The positioning technology for a moving object is an important and essential component of ubiquitous computing environment and applications, for which Radio Frequency Identification(RFID) has been considered as a core technology. RFID-based positioning system calculates the position of moving object based on k-nearest neighbor(k-nn) algorithm using detected k-tags which have known coordinates and kcan be determined according to the detection range of RFID system. In this paper, RFID-based positioning system determines the position of moving object not using weight factor which depends on received signal strength but assuming that tags within the detection range always operate and have same weight value. Because the latter system is much more economical than the former one.
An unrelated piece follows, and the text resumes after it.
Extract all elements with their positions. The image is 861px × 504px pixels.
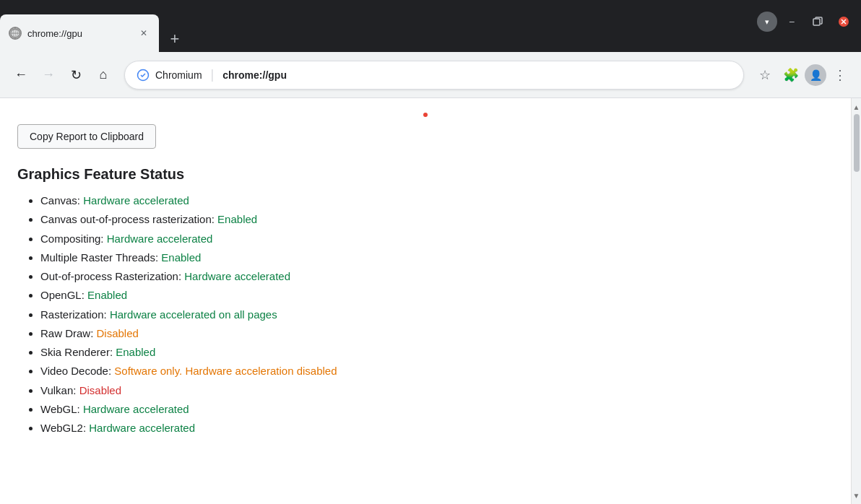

The geometries of tags were determined with considerations in huge buildings like office buildings, shopping malls and warehouses, so they were determined as the line in I-Dimensional space, the square in 2-Dimensional space. In 1-Dimensional space, the optimal detection range is determined as 125% of the tag spacing distance through the analytical and numerical approach. Here, the analytical approach means a mathematical proof and the numerical approach means a simulation using matlab. But the analytical approach is very difficult in 2-Dimensional space, so through the numerical approach, the optimal detection range is determined as 134% of the tag spacing distance in 2-Dimensional space. This result can be used as a fundamental study for designing RFID-based positioning system.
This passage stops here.